(Beginning of Information)

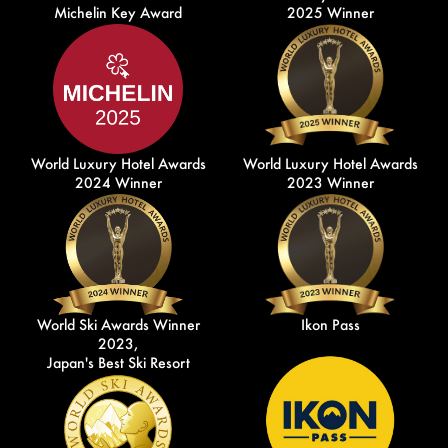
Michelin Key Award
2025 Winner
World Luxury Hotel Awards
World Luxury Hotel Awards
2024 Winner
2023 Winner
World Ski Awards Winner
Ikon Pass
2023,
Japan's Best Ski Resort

(End of Information)

Directions: Print only these lines, exactly: the one containing "2024 Winner" and all after it to the end of the entries.

Task output:
2024 Winner
2023 Winner
World Ski Awards Winner
Ikon Pass
2023,
Japan's Best Ski Resort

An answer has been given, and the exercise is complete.